- The Pentagon must now send up to 1,400 reports to Congress annually
- GenAI.mil encouraged as a tool to speed up report writing and other productivity
- Workers were unsure how to use artificial intelligence – “so we blew right through it”
Senior Pentagon officials have publicly encouraged Defense Department employees to use its internal generative AI tool, GenAI.mil, to help them get routine, administrative work done more efficiently.
During a recent appearance, Chief Technology Officer Emil Michael referred to the AI-generated reports released by Congress as a success story, urging Pentagon employees to “use GenAI.mil, do the best you can.”
One example highlighted by Michael was statutory congressional reporting that the Department of Defense must submit. “Let me load all the paperwork on it and have it produce a congressional report that would otherwise take 200 hours of staff time and do it in five hours,” he said.
Pentagon admits to using artificial intelligence to generate reports for Congress
Michael ultimately concluded that congressionally mandated reports are repetitive and can require significant resources, but they are only read by a handful of people.

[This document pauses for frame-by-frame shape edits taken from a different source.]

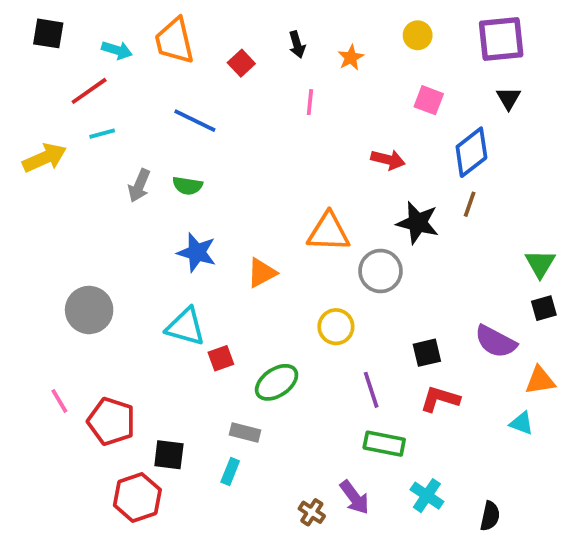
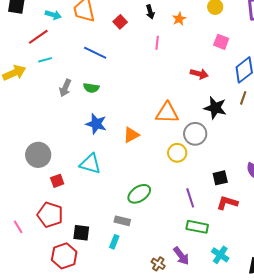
yellow circle: (336, 327) -> (177, 153), moved
red square: (221, 358) -> (57, 181), moved
pink line: (59, 401) -> (18, 227), moved

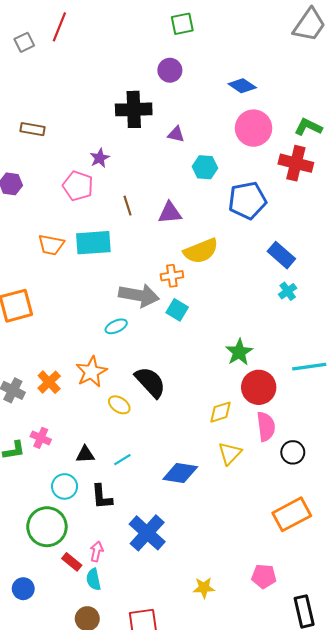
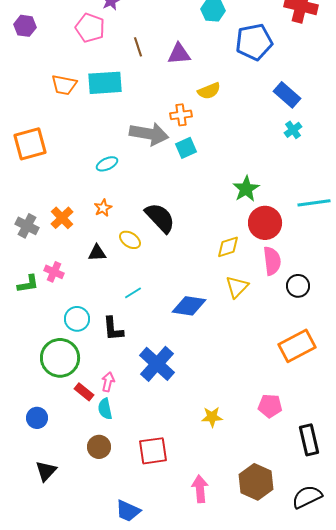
yellow semicircle: (201, 251) -> (209, 91), size x0.7
cyan square: (177, 310) -> (186, 148), turned 35
cyan ellipse: (116, 326) -> (107, 164), moved
orange star: (91, 372) -> (103, 208), size x0.6
black triangle: (85, 454) -> (97, 253), moved

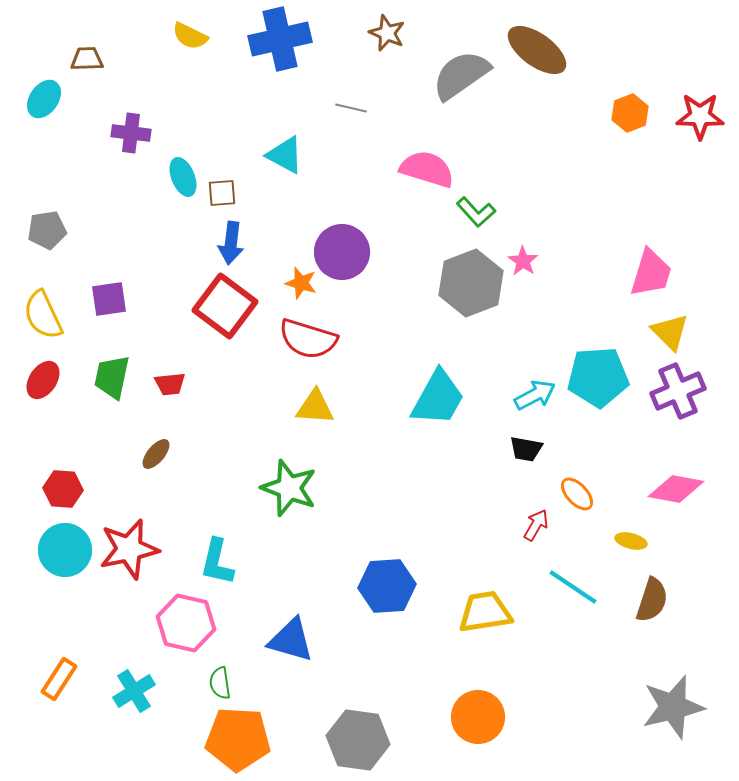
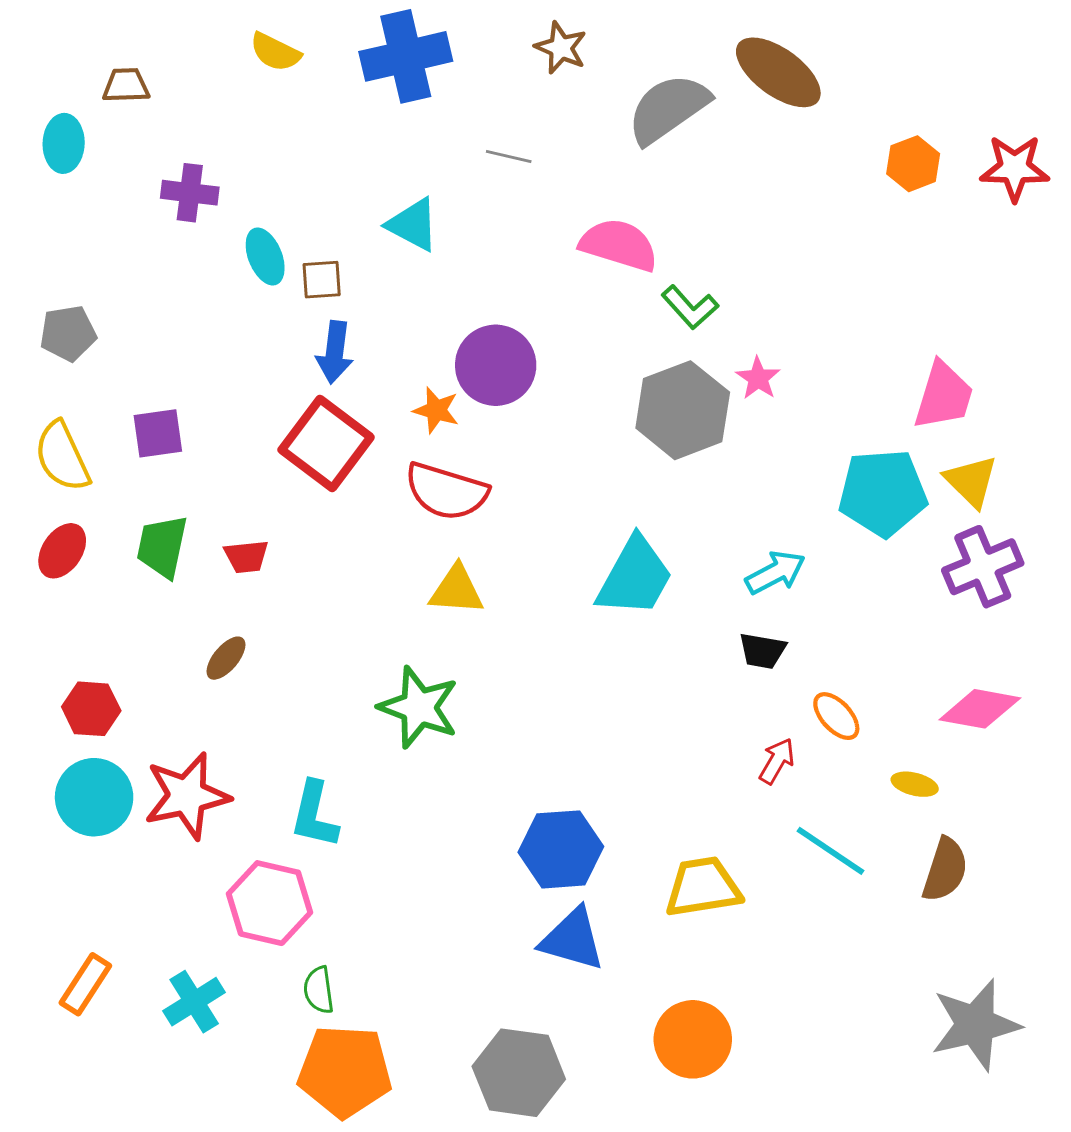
cyan ellipse: (44, 99) -> (64, 143), turned -33
cyan pentagon: (598, 377) -> (883, 493), moved
blue triangle: (291, 640) -> (572, 939), moved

He sees AI helping reduce the administrative burden, leading to more free time for workers to focus on higher-value tasks.
The Defense Department had to send about 1,400 reports to Congress in 2020, compared to just 500 in 2000.
GenAI.mil is a relatively new scheme that launched in December 2025 and is now estimated to have around 1.5 million daily users among its roughly 3.5 million employees.
Rather than being a grassroots development, GenAI.mil is more of a central hub for third-party military-grade AI tools to come together, described as a “tailored AI platform.” It first launched with Google’s Gemini for Government.
At the time, in late 2025, Secretary of War Pete Hegseth said, “The department is leveraging America’s commercial genius, and we’re embedding generative AI into our daily battle rhythm.”
Being more of a hub for combining multiple tools, the War Department reiterated its commitment to “build[ing] an architecture that prevents AI vendor lock-in and ensures long-term flexibility.”
The Pentagon’s AI implementation has been a success story
While many companies around the world either struggle to get enterprise-provided AI into the hands of workers, fail to provide relevant tools altogether to combat shadow AI, the Pentagon’s implementation has been a success story.
This is likely due to the Department of Defense removing uncertainty about acceptable use and providing clear guidance on when it can be used. “It wasn’t really clear where to go for it, what you could use it for, the rules were unclear, so we just blew through it,” added Michael.
Familiarity with artificial intelligence, both through training and by making the platform easy to use, has also helped get GenAI.mil into the hands of more than two-fifths of all DoD workers. “So we just put it in front of them and then we do case studies on what it is that people use it for,” he added.
However, thorough human review remains imperative with people ultimately responsible for the output they share – workers are expected to review content before submitting it.